- November 21, 2022
- Posted by: Aanchal Iyer
- Category: Big Data Analytics
Shadow data is any confidential or sensitive data that escapes from systems/devices or cloud, inadvertently or intentionally. Examples of shadow data are:
- Employees share confidential information by mistake, assuming that the data isn’t sensitive.
- Data that has been unknowingly abandoned or duplicated.
- Data that lies somewhere in an enterprise, but is not a part of the enterprise-wide data management platform.
Why is Shadow Data a Significant Problem in the Cloud?
With most organizations moving to the cloud, the concerns regarding shadow data are only increasing. Team-sharing and cloud-based collaboration apps, such as Google Drive, Office365, and Dropbox are all susceptible to shadow data threats. Other than these file-sharing apps, users can store sensitive data in CRM apps, video-sharing devices, and online tools. It is also very easy for data and R&D teams to develop and move data in the cloud while building new applications or models. All these are issues concerning shadow data.
Shadow Data can Put Organizations at Risk
As shadow data is the data that the organization’s administrators are oblivious to, the threat to the business rests on the data sensitivity. Employee and customer data that is not secured properly can result in compliance violations, especially when health or financial data is at risk. And then, there is also the threat that confidential data can escape.
How are Dark Data and Shadow Data Different from Each Other?
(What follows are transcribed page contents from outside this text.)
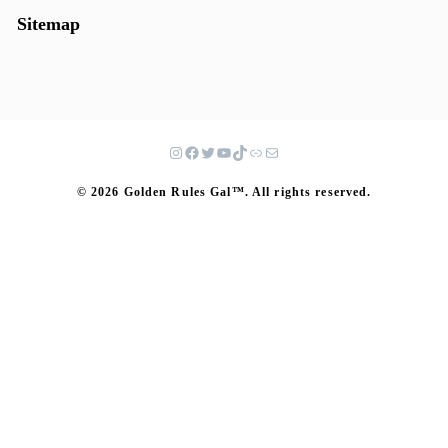
Sitemap
© 2026 Golden Rules Gal™. All rights reserved.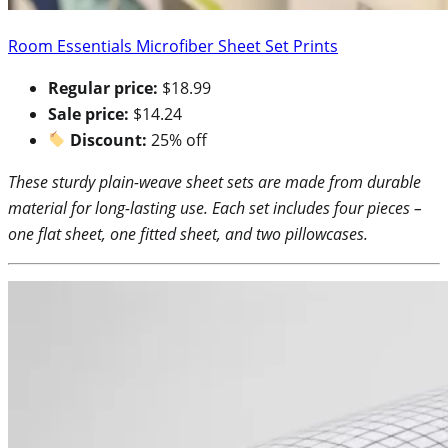
Room Essentials Microfiber Sheet Set Prints
Regular price:
$18.99
Sale price:
$14.24
Discount:
25% off
These sturdy plain-weave sheet sets are made from durable
material for long-lasting use. Each set includes four pieces –
one flat sheet, one fitted sheet, and two pillowcases.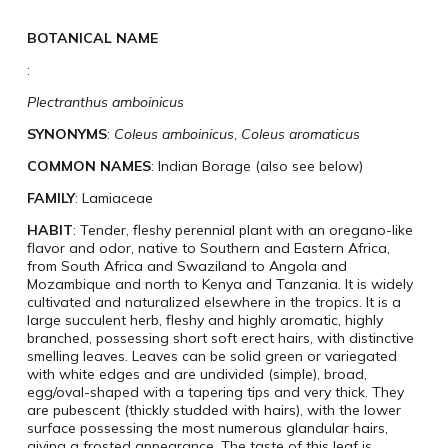
BOTANICAL NAME
:
Plectranthus amboinicus
SYNONYMS
:
Coleus amboinicus
,
Coleus aromaticus
COMMON NAMES
: Indian Borage (also see below)
FAMILY
: Lamiaceae
HABIT
: Tender, fleshy perennial plant with an oregano-like
flavor and odor, native to Southern and Eastern Africa,
from South Africa and Swaziland to Angola and
Mozambique and north to Kenya and Tanzania. It is widely
cultivated and naturalized elsewhere in the tropics. It is a
large succulent herb, fleshy and highly aromatic, highly
branched, possessing short soft erect hairs, with distinctive
smelling leaves. Leaves can be solid green or variegated
with white edges and are undivided (simple), broad,
egg/oval-shaped with a tapering tips and very thick. They
are pubescent (thickly studded with hairs), with the lower
surface possessing the most numerous glandular hairs,
giving a frosted appearance. The taste of this leaf is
Dark data are information assets that businesses collate, process, and then store during regular business processes but generally fail to use this data for other purposes. Organizations often start keeping dark data as a part of compliance requirements. It can comprise past financial or employee information, confidential intelligence data, transaction logs, internal presentations, emails, download attachments, and also surveillance video footage. Dark data is data created by a user’s daily digital interactions within the course of general business processes. In contrast, shadow data is either purposely created outside an organization’s IT infrastructure to be able to leverage cloud and SaaS applications or unintentionally by organizational over-sharing. Either way, shadow data always presents security risks.
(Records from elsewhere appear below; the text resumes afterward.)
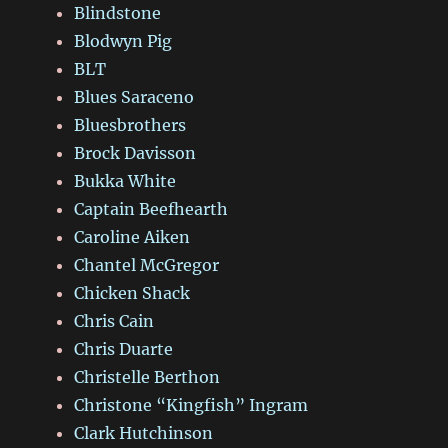
Blindstone
Blodwyn Pig
BLT
Blues Saraceno
Bluesbrothers
Brock Davisson
Bukka White
Captain Beefhearth
Caroline Aiken
Chantel McGregor
Chicken Shack
Chris Cain
Chris Duarte
Christelle Berthon
Christone “Kingfish” Ingram
Clark Hutchinson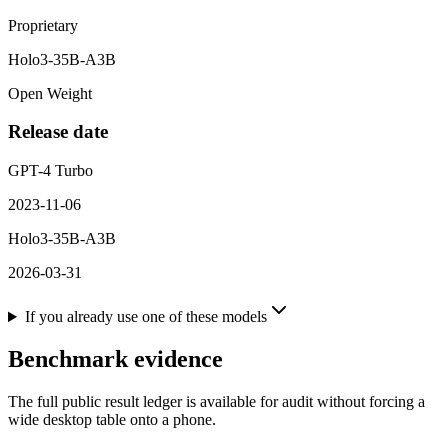
Proprietary
Holo3-35B-A3B
Open Weight
Release date
GPT-4 Turbo
2023-11-06
Holo3-35B-A3B
2026-03-31
If you already use one of these models
Benchmark evidence
The full public result ledger is available for audit without forcing a
wide desktop table onto a phone.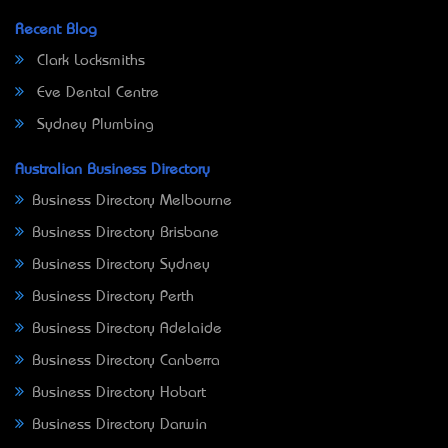
Recent Blog
Clark Locksmiths
Eve Dental Centre
Sydney Plumbing
Australian Business Directory
Business Directory Melbourne
Business Directory Brisbane
Business Directory Sydney
Business Directory Perth
Business Directory Adelaide
Business Directory Canberra
Business Directory Hobart
Business Directory Darwin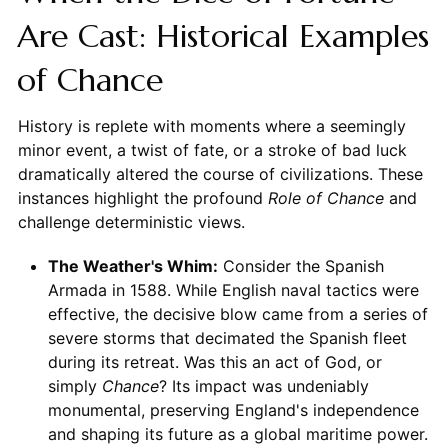
Are Cast: Historical Examples
of Chance
History is replete with moments where a seemingly
minor event, a twist of fate, or a stroke of bad luck
dramatically altered the course of civilizations. These
instances highlight the profound
Role of Chance
and
challenge deterministic views.
The Weather's Whim:
Consider the Spanish
Armada in 1588. While English naval tactics were
effective, the decisive blow came from a series of
severe storms that decimated the Spanish fleet
during its retreat. Was this an act of God, or
simply
Chance
? Its impact was undeniably
monumental, preserving England's independence
and shaping its future as a global maritime power.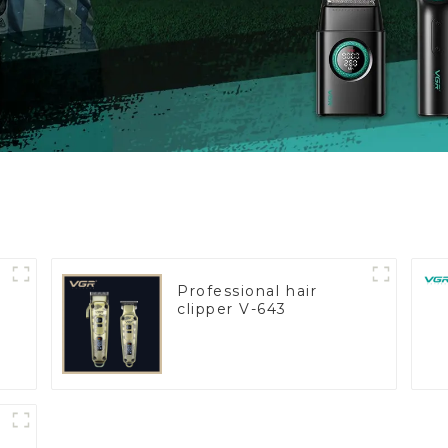
Professional hair
clipper V-643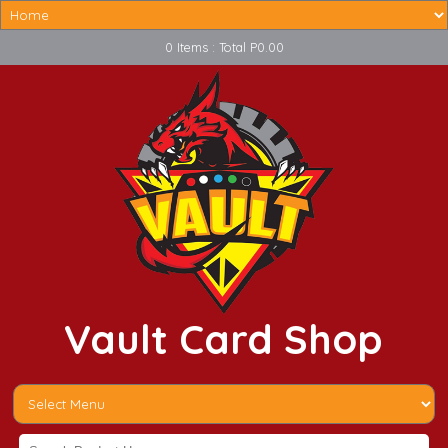
0 Items : Total P0.00
Vault Card Shop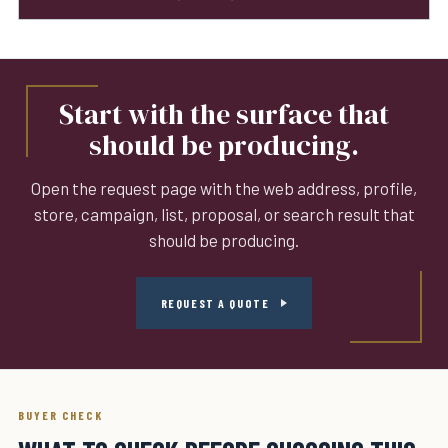
Start with the surface that
should be producing.
Open the request page with the web address, profile,
store, campaign, list, proposal, or search result that
should be producing.
REQUEST A QUOTE
BUYER CHECK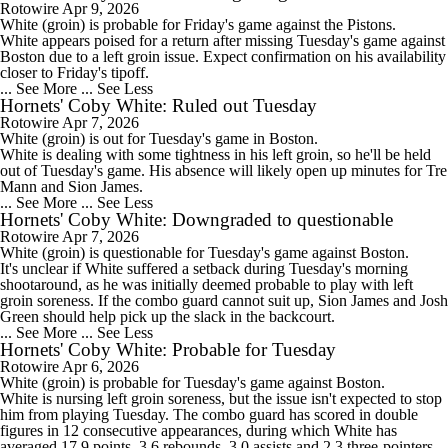
Rotowire
Apr 9, 2026
White
(groin) is probable for Friday's game against the Pistons.
White appears poised for a return after missing Tuesday's game against
Boston due to a left groin issue. Expect confirmation on his availability
closer to Friday's tipoff.
... See More
... See Less
Hornets' Coby White: Ruled out Tuesday
Rotowire
Apr 7, 2026
White
(groin) is out for Tuesday's game in Boston.
White is dealing with some tightness in his left groin, so he'll be held
out of Tuesday's game. His absence will likely open up minutes for Tre
Mann and Sion James.
... See More
... See Less
Hornets' Coby White: Downgraded to questionable
Rotowire
Apr 7, 2026
White
(groin) is questionable for Tuesday's game against Boston.
It's unclear if White suffered a setback during Tuesday's morning
shootaround, as he was initially deemed probable to play with left
groin soreness. If the combo guard cannot suit up, Sion James and Josh
Green should help pick up the slack in the backcourt.
... See More
... See Less
Hornets' Coby White: Probable for Tuesday
Rotowire
Apr 6, 2026
White
(groin) is probable for Tuesday's game against Boston.
White is nursing left groin soreness, but the issue isn't expected to stop
him from playing Tuesday. The combo guard has scored in double
figures in 12 consecutive appearances, during which White has
averaged 17.9 points, 3.6 rebounds, 3.0 assists and 2.3 three-pointers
Three Keys to Securing Shadow Data
- Visibility is Key. The goal for the security teams needs to be to identify each cloud-managed environment and SaaS application in which the organization may contain sensitive data. One cannot apply security controls to data within repositories that is not visible.
- Data Classification and Discovery. One must be able to identify all data available in the repositories and categorize sensitive data to apply security controls to it. The best way to do this is to roll the data repositories into an individual source and receive dashboard access to see what is going on across all the data sources to identify anomalous behavior rapidly.
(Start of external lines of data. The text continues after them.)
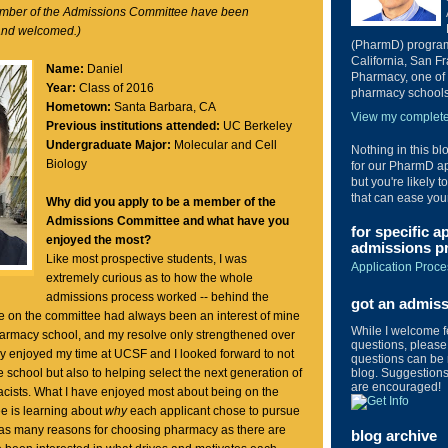
ember of the Admissions Committee have been
and welcomed.)
(PharmD) program 
California, San Fr
Name:
Daniel
Pharmacy, one of 
Year:
Class of 2016
pharmacy schools 
Hometown:
Santa Barbara, CA
View my complete 
Previous institutions attended:
UC Berkeley
Undergraduate Major:
Molecular and Cell
Nothing in this bl
Biology
for our PharmD ap
but you're likely t
that can ease you
Why did you apply to be a member of the
Admissions Committee and what have you
for specific a
enjoyed the most?
admissions pr
Like most prospective students, I was
Application Proce
extremely curious as to how the whole
admissions process worked -- behind the
got an admis
e on the committee had always been an interest of mine
While I welcome 
harmacy school, and my resolve only strengthened over
questions, please 
ly enjoyed my time at UCSF and I looked forward to not
questions can be 
blog. Suggestions 
e school but also to helping select the next generation of
are encouraged!
ists. What I have enjoyed most about being on the
 is learning about
why
each applicant chose to pursue
as many reasons for choosing pharmacy as there are
blog archive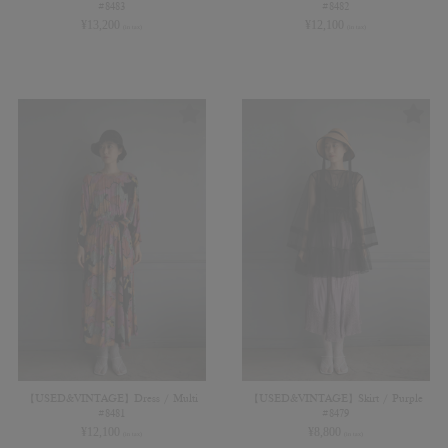
#8483
#8482
¥
13,200
¥
12,100
(in tax)
(in tax)
【USED&VINTAGE】Dress / Multi
【USED&VINTAGE】Skirt / Purple
#8481
#8479
¥
12,100
¥
8,800
(in tax)
(in tax)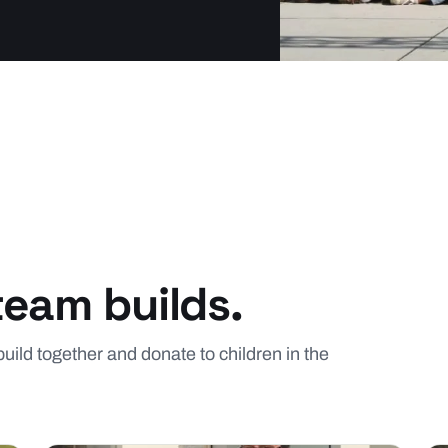
team builds.
build together and donate to children in the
- Control Data Access Privileges. An effective analysis of irregular behavior is very effective at identifying malicious user activities. Machine Learning (ML) algorithms can regulate access for privileged users and send regular alerts if preventive measures are not followed. ML analytics can also identify the data that is business-critical and check if a privileged user can access that data.
Digital transformation and the drive to leverage cloud has resulted in huge volumes of shadow data. An average organization cannot manage such a huge volume of shadow data effectively and keep it secure. Having full data observability enables one to understand where your shadow data is being stored. Doing so results in a secure environment along with a smarter and faster decision-making process across the organization.